Merkle trees
A Merkle tree is a binary tree of SHA-256 (or any other collision-resistant hash function) hashes built over an ordered list of data items. The data items can be arbitrarily large. The tree for N data items consists of 2N-1 nodes in total => e.g N=8, Total number of nodes = 8 +4 +2 +1 = 15 = 2N-1. Every node of the tree is assigned a label. The leaves of the Merkle tree are labeled with the N data items. The label of each internal parent node of the Merkle tree is the hash of the two labels on its two child nodes. The root of the tree is labeled with the Merkle root hash, called the Merkle root. Every label is 32 bytes.
Membership witnesses: Users who do not store any of the data items in the Merkle tree can still verify the inclusion of a data item. Verifying inclusion of a data item in the Merkle tree requires checking the correctness of a path of hashes from the data item to the root of the tree. The proof required for verification contains the labels on the sibling nodes of all nodes along a path from the data item leaf to the root of the tree. In total this is a 32 log N byte proof.
Updates: When a new item is appended to the end of the list, the new Merkle root can be updated by recomputing only a logarithmic number of hashes. The Merkle root can be updated in this way while streaming the new items of the list and only storing log N existing labels. These are the labels on the nodes that will be required for the inclusion proof of the new item. Similarly, changing the value of an existing data item at a leaf of the tree requires updating only the labels up the path from leaf to root and can be recomputed given the log N inclusion proof labels for the previous value of the data item.
Deletes: Deletion is a special case of an update.
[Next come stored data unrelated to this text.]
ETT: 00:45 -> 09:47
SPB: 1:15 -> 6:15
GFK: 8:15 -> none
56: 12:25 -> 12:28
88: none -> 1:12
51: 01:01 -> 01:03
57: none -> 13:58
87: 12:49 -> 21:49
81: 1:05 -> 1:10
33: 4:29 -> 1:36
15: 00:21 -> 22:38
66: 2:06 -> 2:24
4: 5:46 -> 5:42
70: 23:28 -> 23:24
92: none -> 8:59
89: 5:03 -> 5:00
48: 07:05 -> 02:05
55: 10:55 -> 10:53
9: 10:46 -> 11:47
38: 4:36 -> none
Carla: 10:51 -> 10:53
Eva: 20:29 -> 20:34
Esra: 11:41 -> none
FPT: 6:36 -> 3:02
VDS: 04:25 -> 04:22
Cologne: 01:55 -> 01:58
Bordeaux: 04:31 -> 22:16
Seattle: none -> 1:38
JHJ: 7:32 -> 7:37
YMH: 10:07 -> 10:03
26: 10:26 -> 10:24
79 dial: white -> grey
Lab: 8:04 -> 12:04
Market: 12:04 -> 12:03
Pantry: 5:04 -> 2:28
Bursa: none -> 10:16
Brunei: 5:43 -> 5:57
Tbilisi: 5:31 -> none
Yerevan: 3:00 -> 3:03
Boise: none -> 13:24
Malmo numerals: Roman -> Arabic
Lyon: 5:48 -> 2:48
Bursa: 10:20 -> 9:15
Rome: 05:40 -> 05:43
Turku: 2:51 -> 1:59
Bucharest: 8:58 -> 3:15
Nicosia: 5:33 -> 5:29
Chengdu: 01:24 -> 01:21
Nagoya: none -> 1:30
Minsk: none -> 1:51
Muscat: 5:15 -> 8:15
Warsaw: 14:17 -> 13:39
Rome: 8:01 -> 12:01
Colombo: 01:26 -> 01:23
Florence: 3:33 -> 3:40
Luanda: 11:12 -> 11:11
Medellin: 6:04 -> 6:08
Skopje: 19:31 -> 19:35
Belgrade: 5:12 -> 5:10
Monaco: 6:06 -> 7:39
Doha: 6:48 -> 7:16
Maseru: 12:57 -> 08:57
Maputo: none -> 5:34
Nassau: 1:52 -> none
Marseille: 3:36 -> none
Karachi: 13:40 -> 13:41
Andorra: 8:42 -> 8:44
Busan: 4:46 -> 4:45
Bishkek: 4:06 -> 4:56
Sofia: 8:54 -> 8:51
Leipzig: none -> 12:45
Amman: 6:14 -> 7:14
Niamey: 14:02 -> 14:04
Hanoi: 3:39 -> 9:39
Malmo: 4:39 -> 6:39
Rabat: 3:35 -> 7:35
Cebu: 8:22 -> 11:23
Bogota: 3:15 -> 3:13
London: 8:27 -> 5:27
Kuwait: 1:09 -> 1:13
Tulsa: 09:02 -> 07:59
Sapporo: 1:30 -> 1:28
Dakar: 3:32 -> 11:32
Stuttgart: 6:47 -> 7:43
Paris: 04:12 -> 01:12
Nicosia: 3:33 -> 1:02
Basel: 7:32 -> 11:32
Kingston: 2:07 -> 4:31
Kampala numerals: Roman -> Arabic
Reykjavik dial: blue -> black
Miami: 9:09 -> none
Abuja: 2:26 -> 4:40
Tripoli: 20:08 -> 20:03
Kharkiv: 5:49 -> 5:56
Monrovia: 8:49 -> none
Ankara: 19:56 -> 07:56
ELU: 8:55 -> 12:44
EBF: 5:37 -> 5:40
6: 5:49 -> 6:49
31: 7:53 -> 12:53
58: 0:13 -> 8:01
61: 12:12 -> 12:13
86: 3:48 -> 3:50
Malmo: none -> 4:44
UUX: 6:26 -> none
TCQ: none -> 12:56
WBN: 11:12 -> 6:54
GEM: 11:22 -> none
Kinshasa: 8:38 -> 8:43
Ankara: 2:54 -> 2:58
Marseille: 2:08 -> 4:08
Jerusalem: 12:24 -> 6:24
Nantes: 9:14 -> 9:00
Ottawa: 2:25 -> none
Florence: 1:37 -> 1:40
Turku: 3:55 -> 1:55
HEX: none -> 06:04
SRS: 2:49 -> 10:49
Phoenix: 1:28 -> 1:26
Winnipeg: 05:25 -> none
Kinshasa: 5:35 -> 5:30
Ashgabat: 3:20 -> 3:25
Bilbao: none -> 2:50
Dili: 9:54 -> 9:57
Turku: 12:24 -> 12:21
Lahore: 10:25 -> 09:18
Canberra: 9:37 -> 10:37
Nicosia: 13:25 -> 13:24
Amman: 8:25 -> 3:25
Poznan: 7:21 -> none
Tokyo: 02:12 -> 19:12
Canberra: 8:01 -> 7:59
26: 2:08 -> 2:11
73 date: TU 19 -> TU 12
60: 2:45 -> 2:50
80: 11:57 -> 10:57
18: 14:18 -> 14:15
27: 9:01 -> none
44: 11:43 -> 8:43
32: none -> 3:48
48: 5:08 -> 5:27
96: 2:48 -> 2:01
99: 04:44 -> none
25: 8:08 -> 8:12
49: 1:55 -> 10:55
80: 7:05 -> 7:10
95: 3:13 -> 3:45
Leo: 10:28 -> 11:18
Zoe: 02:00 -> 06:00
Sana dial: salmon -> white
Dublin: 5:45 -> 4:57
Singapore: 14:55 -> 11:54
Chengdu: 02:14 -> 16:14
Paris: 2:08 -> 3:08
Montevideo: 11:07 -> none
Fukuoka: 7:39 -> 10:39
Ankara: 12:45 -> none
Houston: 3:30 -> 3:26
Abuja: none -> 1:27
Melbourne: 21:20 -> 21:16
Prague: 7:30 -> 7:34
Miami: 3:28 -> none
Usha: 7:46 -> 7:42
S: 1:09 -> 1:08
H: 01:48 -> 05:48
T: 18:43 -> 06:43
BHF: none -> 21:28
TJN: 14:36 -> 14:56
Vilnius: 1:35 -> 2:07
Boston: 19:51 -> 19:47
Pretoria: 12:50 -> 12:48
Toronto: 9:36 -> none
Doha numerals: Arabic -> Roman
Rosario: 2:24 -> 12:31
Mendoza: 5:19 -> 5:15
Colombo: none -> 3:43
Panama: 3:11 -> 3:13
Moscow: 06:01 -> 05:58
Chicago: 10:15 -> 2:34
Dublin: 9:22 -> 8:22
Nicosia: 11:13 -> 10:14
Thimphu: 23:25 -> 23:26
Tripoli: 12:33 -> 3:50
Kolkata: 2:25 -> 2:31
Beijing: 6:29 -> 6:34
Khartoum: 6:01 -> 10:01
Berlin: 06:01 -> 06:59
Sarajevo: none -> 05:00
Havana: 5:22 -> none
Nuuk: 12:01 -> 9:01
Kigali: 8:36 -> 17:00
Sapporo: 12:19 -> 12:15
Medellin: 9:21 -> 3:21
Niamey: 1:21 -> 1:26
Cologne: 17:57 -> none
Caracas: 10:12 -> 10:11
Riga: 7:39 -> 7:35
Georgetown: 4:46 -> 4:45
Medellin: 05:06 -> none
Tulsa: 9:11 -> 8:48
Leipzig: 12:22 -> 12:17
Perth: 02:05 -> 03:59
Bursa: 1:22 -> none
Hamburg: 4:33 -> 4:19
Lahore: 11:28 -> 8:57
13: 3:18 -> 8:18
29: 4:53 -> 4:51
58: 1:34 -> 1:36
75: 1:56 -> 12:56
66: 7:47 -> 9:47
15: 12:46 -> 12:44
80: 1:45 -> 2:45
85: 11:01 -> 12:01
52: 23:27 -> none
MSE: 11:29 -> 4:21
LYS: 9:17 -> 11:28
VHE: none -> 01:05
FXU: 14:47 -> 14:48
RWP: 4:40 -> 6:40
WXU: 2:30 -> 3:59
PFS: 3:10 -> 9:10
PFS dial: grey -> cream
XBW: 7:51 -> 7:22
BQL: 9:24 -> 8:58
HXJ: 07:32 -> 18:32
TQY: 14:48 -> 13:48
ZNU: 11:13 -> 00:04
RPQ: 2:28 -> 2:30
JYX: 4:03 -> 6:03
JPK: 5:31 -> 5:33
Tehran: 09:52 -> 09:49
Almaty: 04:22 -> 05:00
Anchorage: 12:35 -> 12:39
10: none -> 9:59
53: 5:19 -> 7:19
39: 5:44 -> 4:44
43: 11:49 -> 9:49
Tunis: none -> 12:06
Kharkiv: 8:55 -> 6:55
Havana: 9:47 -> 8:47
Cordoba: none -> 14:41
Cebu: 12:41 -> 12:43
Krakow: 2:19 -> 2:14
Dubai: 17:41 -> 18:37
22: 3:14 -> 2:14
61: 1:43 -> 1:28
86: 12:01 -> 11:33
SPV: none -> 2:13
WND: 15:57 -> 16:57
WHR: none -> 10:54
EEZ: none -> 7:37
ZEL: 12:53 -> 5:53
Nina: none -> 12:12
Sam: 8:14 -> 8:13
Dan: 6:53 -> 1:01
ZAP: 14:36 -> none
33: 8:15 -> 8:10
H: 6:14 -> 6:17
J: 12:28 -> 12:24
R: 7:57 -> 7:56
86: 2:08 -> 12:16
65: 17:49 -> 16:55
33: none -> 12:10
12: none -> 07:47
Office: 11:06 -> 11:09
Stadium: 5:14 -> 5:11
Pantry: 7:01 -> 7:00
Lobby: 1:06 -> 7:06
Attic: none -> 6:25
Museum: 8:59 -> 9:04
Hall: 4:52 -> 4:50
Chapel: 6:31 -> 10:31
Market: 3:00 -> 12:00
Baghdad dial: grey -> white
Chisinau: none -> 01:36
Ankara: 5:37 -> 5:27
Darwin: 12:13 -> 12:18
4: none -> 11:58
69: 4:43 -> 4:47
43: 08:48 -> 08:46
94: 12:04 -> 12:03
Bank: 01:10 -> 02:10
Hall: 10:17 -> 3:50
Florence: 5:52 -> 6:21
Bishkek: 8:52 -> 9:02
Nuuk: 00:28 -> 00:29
An item is deleted from the tree by updating the value of the data item at the existing position to NULL. The labels on NULL nodes no longer need to be stored. The same applies to labels of nodes that are a root of a subtree of only NULL nodes.
Rebalancing: Deletion of many data items will eventually result in many NULL nodes in the tree and thus an imbalanced tree whose depth is logarithmic in the total number of items ever inserted (i.e. including NULL nodes) rather than the current number of items. An optimization is therefore to use a self-balancing tree data-structure such as a 2-3 tree rather than a plain binary tree. Self-balancing trees retain logarithmic depth in the total number of current (non-NULL) items. A Merkle tree can be constructed over any tree in the same way as it is constructed over a standard binary tree. Deleting an item in a 2-3 tree requires reorganization of only a logarithmic number of sibling relationships in the tree and therefore requires updating only a logarithmic number of hash labels.
In the above diagram, “Tx0” represents a transaction. Its corresponding hash is “Hash0”. After “Tx0” and “Tx1” have been made, “Hash0” and “Hash1” are combined to produce “Hash01”. This process is repeated until the last hash, or the root hash, is produced.